WHAT THE EXERCISE ASKS:
Which lines below contain the word "Blue"? Copy each of them.
----
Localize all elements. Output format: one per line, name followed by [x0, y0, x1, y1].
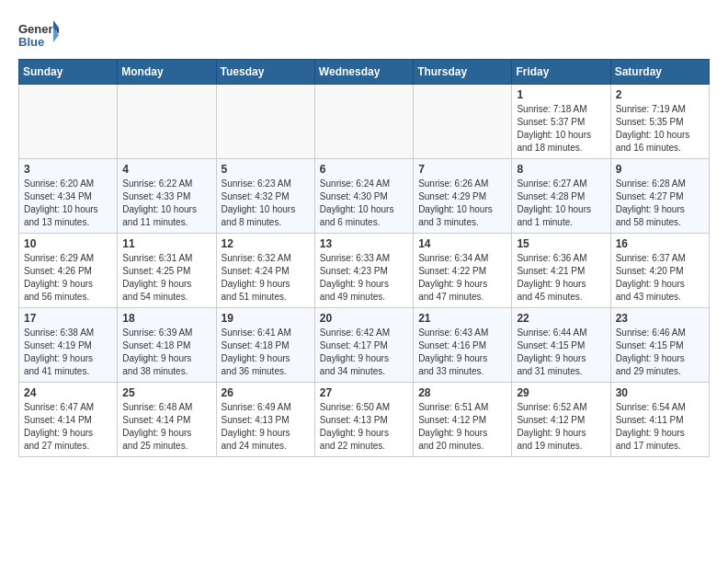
day-info: Sunrise: 6:28 AM Sunset: 4:27 PM Dayligh…	[616, 178, 704, 229]
day-number: 28	[418, 386, 506, 399]
calendar-cell: 6Sunrise: 6:24 AM Sunset: 4:30 PM Daylig…	[314, 159, 413, 234]
calendar-cell: 3Sunrise: 6:20 AM Sunset: 4:34 PM Daylig…	[19, 159, 118, 234]
page-header: General Blue	[18, 15, 710, 52]
day-number: 22	[517, 312, 605, 325]
day-number: 12	[222, 237, 310, 250]
calendar-cell: 16Sunrise: 6:37 AM Sunset: 4:20 PM Dayli…	[610, 234, 709, 308]
day-number: 2	[616, 88, 704, 101]
day-info: Sunrise: 6:44 AM Sunset: 4:15 PM Dayligh…	[517, 327, 605, 378]
day-info: Sunrise: 6:29 AM Sunset: 4:26 PM Dayligh…	[24, 252, 112, 304]
day-info: Sunrise: 6:23 AM Sunset: 4:32 PM Dayligh…	[222, 178, 310, 229]
calendar-cell: 30Sunrise: 6:54 AM Sunset: 4:11 PM Dayli…	[610, 383, 709, 457]
day-info: Sunrise: 6:38 AM Sunset: 4:19 PM Dayligh…	[24, 327, 112, 378]
calendar-cell: 27Sunrise: 6:50 AM Sunset: 4:13 PM Dayli…	[314, 383, 413, 457]
calendar-header: SundayMondayTuesdayWednesdayThursdayFrid…	[19, 60, 710, 85]
day-info: Sunrise: 6:34 AM Sunset: 4:22 PM Dayligh…	[418, 252, 506, 304]
calendar-cell: 21Sunrise: 6:43 AM Sunset: 4:16 PM Dayli…	[414, 308, 512, 383]
weekday-row: SundayMondayTuesdayWednesdayThursdayFrid…	[19, 60, 710, 85]
calendar-cell	[216, 85, 314, 159]
calendar-week-row: 24Sunrise: 6:47 AM Sunset: 4:14 PM Dayli…	[19, 383, 710, 457]
day-info: Sunrise: 6:41 AM Sunset: 4:18 PM Dayligh…	[222, 327, 310, 378]
day-info: Sunrise: 6:36 AM Sunset: 4:21 PM Dayligh…	[517, 252, 605, 304]
calendar-cell: 25Sunrise: 6:48 AM Sunset: 4:14 PM Dayli…	[118, 383, 216, 457]
svg-text:Blue: Blue	[18, 35, 44, 49]
calendar-cell: 12Sunrise: 6:32 AM Sunset: 4:24 PM Dayli…	[216, 234, 314, 308]
calendar-cell: 10Sunrise: 6:29 AM Sunset: 4:26 PM Dayli…	[19, 234, 118, 308]
day-info: Sunrise: 6:50 AM Sunset: 4:13 PM Dayligh…	[320, 401, 408, 453]
calendar-cell: 1Sunrise: 7:18 AM Sunset: 5:37 PM Daylig…	[512, 85, 610, 159]
day-number: 26	[222, 386, 310, 399]
calendar-cell: 26Sunrise: 6:49 AM Sunset: 4:13 PM Dayli…	[216, 383, 314, 457]
calendar-cell: 14Sunrise: 6:34 AM Sunset: 4:22 PM Dayli…	[414, 234, 512, 308]
calendar-cell: 2Sunrise: 7:19 AM Sunset: 5:35 PM Daylig…	[610, 85, 709, 159]
day-info: Sunrise: 7:18 AM Sunset: 5:37 PM Dayligh…	[517, 103, 605, 155]
calendar-cell: 17Sunrise: 6:38 AM Sunset: 4:19 PM Dayli…	[19, 308, 118, 383]
calendar-cell: 4Sunrise: 6:22 AM Sunset: 4:33 PM Daylig…	[118, 159, 216, 234]
calendar-cell: 8Sunrise: 6:27 AM Sunset: 4:28 PM Daylig…	[512, 159, 610, 234]
day-info: Sunrise: 6:22 AM Sunset: 4:33 PM Dayligh…	[122, 178, 210, 229]
day-number: 21	[418, 312, 506, 325]
day-number: 10	[24, 237, 112, 250]
day-info: Sunrise: 6:48 AM Sunset: 4:14 PM Dayligh…	[122, 401, 210, 453]
day-number: 25	[122, 386, 210, 399]
weekday-header-tuesday: Tuesday	[216, 60, 314, 85]
day-info: Sunrise: 6:26 AM Sunset: 4:29 PM Dayligh…	[418, 178, 506, 229]
calendar-cell: 29Sunrise: 6:52 AM Sunset: 4:12 PM Dayli…	[512, 383, 610, 457]
day-info: Sunrise: 7:19 AM Sunset: 5:35 PM Dayligh…	[616, 103, 704, 155]
day-number: 19	[222, 312, 310, 325]
day-number: 27	[320, 386, 408, 399]
day-number: 30	[616, 386, 704, 399]
day-number: 8	[517, 163, 605, 176]
day-info: Sunrise: 6:24 AM Sunset: 4:30 PM Dayligh…	[320, 178, 408, 229]
day-number: 4	[122, 163, 210, 176]
weekday-header-saturday: Saturday	[610, 60, 709, 85]
day-info: Sunrise: 6:52 AM Sunset: 4:12 PM Dayligh…	[517, 401, 605, 453]
calendar-cell	[314, 85, 413, 159]
day-number: 14	[418, 237, 506, 250]
weekday-header-wednesday: Wednesday	[314, 60, 413, 85]
day-number: 29	[517, 386, 605, 399]
day-number: 11	[122, 237, 210, 250]
day-number: 6	[320, 163, 408, 176]
day-number: 1	[517, 88, 605, 101]
day-info: Sunrise: 6:43 AM Sunset: 4:16 PM Dayligh…	[418, 327, 506, 378]
day-info: Sunrise: 6:42 AM Sunset: 4:17 PM Dayligh…	[320, 327, 408, 378]
day-number: 13	[320, 237, 408, 250]
day-info: Sunrise: 6:20 AM Sunset: 4:34 PM Dayligh…	[24, 178, 112, 229]
day-info: Sunrise: 6:33 AM Sunset: 4:23 PM Dayligh…	[320, 252, 408, 304]
weekday-header-friday: Friday	[512, 60, 610, 85]
day-number: 9	[616, 163, 704, 176]
calendar-cell: 28Sunrise: 6:51 AM Sunset: 4:12 PM Dayli…	[414, 383, 512, 457]
day-number: 7	[418, 163, 506, 176]
day-info: Sunrise: 6:32 AM Sunset: 4:24 PM Dayligh…	[222, 252, 310, 304]
calendar-cell: 19Sunrise: 6:41 AM Sunset: 4:18 PM Dayli…	[216, 308, 314, 383]
calendar-cell	[19, 85, 118, 159]
day-info: Sunrise: 6:37 AM Sunset: 4:20 PM Dayligh…	[616, 252, 704, 304]
day-number: 15	[517, 237, 605, 250]
calendar-cell: 9Sunrise: 6:28 AM Sunset: 4:27 PM Daylig…	[610, 159, 709, 234]
day-number: 23	[616, 312, 704, 325]
day-info: Sunrise: 6:54 AM Sunset: 4:11 PM Dayligh…	[616, 401, 704, 453]
calendar-cell: 7Sunrise: 6:26 AM Sunset: 4:29 PM Daylig…	[414, 159, 512, 234]
calendar-cell: 18Sunrise: 6:39 AM Sunset: 4:18 PM Dayli…	[118, 308, 216, 383]
calendar-cell: 11Sunrise: 6:31 AM Sunset: 4:25 PM Dayli…	[118, 234, 216, 308]
day-number: 3	[24, 163, 112, 176]
calendar-week-row: 3Sunrise: 6:20 AM Sunset: 4:34 PM Daylig…	[19, 159, 710, 234]
logo: General Blue	[18, 18, 63, 52]
calendar-body: 1Sunrise: 7:18 AM Sunset: 5:37 PM Daylig…	[19, 85, 710, 457]
day-info: Sunrise: 6:49 AM Sunset: 4:13 PM Dayligh…	[222, 401, 310, 453]
day-info: Sunrise: 6:39 AM Sunset: 4:18 PM Dayligh…	[122, 327, 210, 378]
calendar-cell: 20Sunrise: 6:42 AM Sunset: 4:17 PM Dayli…	[314, 308, 413, 383]
svg-text:General: General	[18, 22, 59, 36]
day-number: 16	[616, 237, 704, 250]
day-number: 20	[320, 312, 408, 325]
calendar-cell: 13Sunrise: 6:33 AM Sunset: 4:23 PM Dayli…	[314, 234, 413, 308]
day-info: Sunrise: 6:31 AM Sunset: 4:25 PM Dayligh…	[122, 252, 210, 304]
calendar-table: SundayMondayTuesdayWednesdayThursdayFrid…	[18, 59, 710, 457]
calendar-cell: 15Sunrise: 6:36 AM Sunset: 4:21 PM Dayli…	[512, 234, 610, 308]
calendar-cell: 5Sunrise: 6:23 AM Sunset: 4:32 PM Daylig…	[216, 159, 314, 234]
calendar-week-row: 10Sunrise: 6:29 AM Sunset: 4:26 PM Dayli…	[19, 234, 710, 308]
calendar-week-row: 17Sunrise: 6:38 AM Sunset: 4:19 PM Dayli…	[19, 308, 710, 383]
calendar-week-row: 1Sunrise: 7:18 AM Sunset: 5:37 PM Daylig…	[19, 85, 710, 159]
day-info: Sunrise: 6:27 AM Sunset: 4:28 PM Dayligh…	[517, 178, 605, 229]
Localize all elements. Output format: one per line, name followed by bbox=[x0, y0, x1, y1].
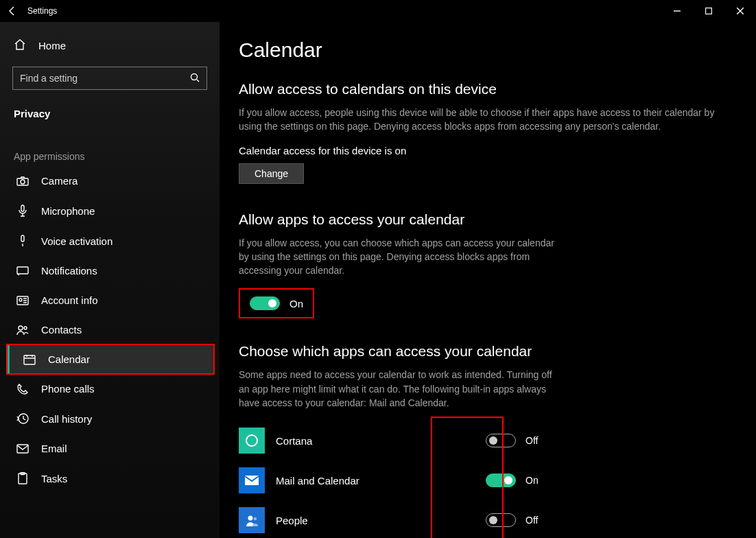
svg-rect-0 bbox=[706, 8, 712, 14]
sidebar-item-voice-activation[interactable]: Voice activation bbox=[0, 226, 220, 256]
mail-calendar-icon bbox=[239, 467, 265, 493]
sidebar-item-label: Contacts bbox=[41, 324, 82, 336]
app-toggle-state: Off bbox=[525, 515, 538, 526]
main-content: Calendar Allow access to calendars on th… bbox=[220, 22, 756, 538]
sidebar-item-label: Microphone bbox=[41, 205, 95, 217]
calendar-icon bbox=[23, 354, 36, 365]
tasks-icon bbox=[16, 472, 29, 484]
svg-rect-11 bbox=[24, 355, 35, 364]
app-name: Mail and Calendar bbox=[276, 475, 359, 487]
section3-heading: Choose which apps can access your calend… bbox=[239, 343, 737, 360]
email-icon bbox=[16, 444, 29, 454]
app-name: People bbox=[276, 515, 308, 526]
sidebar-item-tasks[interactable]: Tasks bbox=[0, 463, 220, 493]
sidebar: Home Privacy App permissions Camera Micr… bbox=[0, 22, 220, 538]
highlight-box: On bbox=[239, 288, 314, 318]
app-row-mail-calendar: Mail and Calendar On bbox=[239, 460, 568, 500]
microphone-icon bbox=[16, 204, 29, 217]
section1-heading: Allow access to calendars on this device bbox=[239, 81, 737, 97]
svg-point-18 bbox=[248, 516, 253, 521]
sidebar-item-account-info[interactable]: Account info bbox=[0, 285, 220, 315]
notifications-icon bbox=[16, 266, 29, 276]
search-icon bbox=[190, 73, 200, 84]
allow-apps-toggle-state: On bbox=[290, 298, 303, 309]
app-toggle-mail-calendar[interactable] bbox=[486, 473, 516, 487]
search-field[interactable] bbox=[20, 73, 190, 84]
home-icon bbox=[14, 38, 26, 53]
svg-point-3 bbox=[21, 180, 25, 184]
sidebar-home-label: Home bbox=[38, 40, 66, 51]
maximize-button[interactable] bbox=[693, 0, 724, 22]
sidebar-item-label: Voice activation bbox=[41, 235, 113, 247]
sidebar-item-label: Camera bbox=[41, 175, 78, 187]
sidebar-item-label: Tasks bbox=[41, 473, 67, 484]
svg-rect-5 bbox=[21, 235, 24, 242]
app-row-cortana: Cortana Off bbox=[239, 421, 568, 460]
close-button[interactable] bbox=[724, 0, 756, 22]
history-icon bbox=[16, 412, 29, 425]
app-row-people: People Off bbox=[239, 500, 568, 538]
sidebar-group-label: App permissions bbox=[0, 124, 220, 166]
sidebar-item-label: Notifications bbox=[41, 265, 97, 277]
svg-point-16 bbox=[246, 435, 257, 446]
svg-rect-6 bbox=[17, 267, 28, 274]
sidebar-item-camera[interactable]: Camera bbox=[0, 166, 220, 196]
change-button[interactable]: Change bbox=[239, 163, 304, 184]
section1-desc: If you allow access, people using this d… bbox=[239, 106, 737, 134]
svg-rect-4 bbox=[21, 205, 24, 211]
svg-point-8 bbox=[19, 299, 22, 301]
back-icon[interactable] bbox=[7, 5, 18, 16]
sidebar-home[interactable]: Home bbox=[0, 32, 220, 60]
sidebar-category: Privacy bbox=[0, 90, 220, 124]
app-toggle-state: Off bbox=[525, 435, 538, 446]
section2-heading: Allow apps to access your calendar bbox=[239, 211, 737, 228]
svg-point-10 bbox=[24, 327, 27, 329]
app-name: Cortana bbox=[276, 435, 312, 447]
sidebar-item-contacts[interactable]: Contacts bbox=[0, 315, 220, 344]
sidebar-item-email[interactable]: Email bbox=[0, 434, 220, 463]
minimize-button[interactable] bbox=[661, 0, 693, 22]
app-permissions-list: Cortana Off Mail and Calendar O bbox=[239, 421, 568, 538]
svg-point-9 bbox=[19, 326, 23, 330]
svg-point-19 bbox=[254, 517, 257, 520]
sidebar-item-notifications[interactable]: Notifications bbox=[0, 256, 220, 285]
svg-rect-13 bbox=[17, 445, 28, 453]
window-title: Settings bbox=[27, 6, 57, 16]
section2-desc: If you allow access, you can choose whic… bbox=[239, 236, 554, 278]
app-toggle-cortana[interactable] bbox=[486, 434, 516, 447]
app-toggle-state: On bbox=[525, 475, 539, 486]
voice-icon bbox=[16, 235, 29, 247]
cortana-icon bbox=[239, 428, 265, 454]
page-title: Calendar bbox=[239, 38, 737, 62]
svg-rect-14 bbox=[19, 473, 27, 484]
search-input[interactable] bbox=[12, 67, 207, 90]
phone-icon bbox=[16, 384, 29, 395]
sidebar-item-call-history[interactable]: Call history bbox=[0, 404, 220, 434]
account-icon bbox=[16, 296, 29, 305]
sidebar-item-calendar[interactable]: Calendar bbox=[7, 344, 214, 374]
device-access-status: Calendar access for this device is on bbox=[239, 145, 737, 156]
sidebar-item-label: Account info bbox=[41, 294, 98, 306]
section3-desc: Some apps need to access your calendar t… bbox=[239, 368, 554, 410]
titlebar: Settings bbox=[0, 0, 756, 22]
sidebar-item-label: Phone calls bbox=[41, 383, 95, 395]
sidebar-item-label: Calendar bbox=[48, 353, 90, 365]
people-icon bbox=[239, 507, 265, 533]
sidebar-item-phone-calls[interactable]: Phone calls bbox=[0, 374, 220, 404]
camera-icon bbox=[16, 176, 29, 186]
svg-point-1 bbox=[191, 73, 198, 80]
contacts-icon bbox=[16, 325, 29, 336]
sidebar-item-microphone[interactable]: Microphone bbox=[0, 196, 220, 226]
allow-apps-toggle[interactable] bbox=[250, 296, 280, 310]
app-toggle-people[interactable] bbox=[486, 513, 516, 527]
sidebar-item-label: Email bbox=[41, 443, 67, 454]
sidebar-item-label: Call history bbox=[41, 413, 92, 425]
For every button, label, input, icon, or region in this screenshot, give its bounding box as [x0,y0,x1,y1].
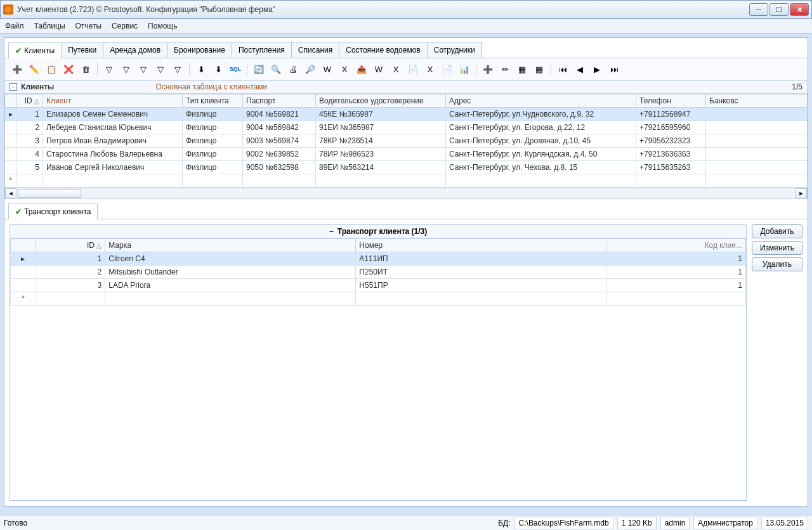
----
WRITTEN ANSWER:
page-header: General Blue	[18, 15, 710, 52]
svg-text:Blue: Blue	[18, 35, 44, 49]
logo: General Blue	[18, 18, 63, 52]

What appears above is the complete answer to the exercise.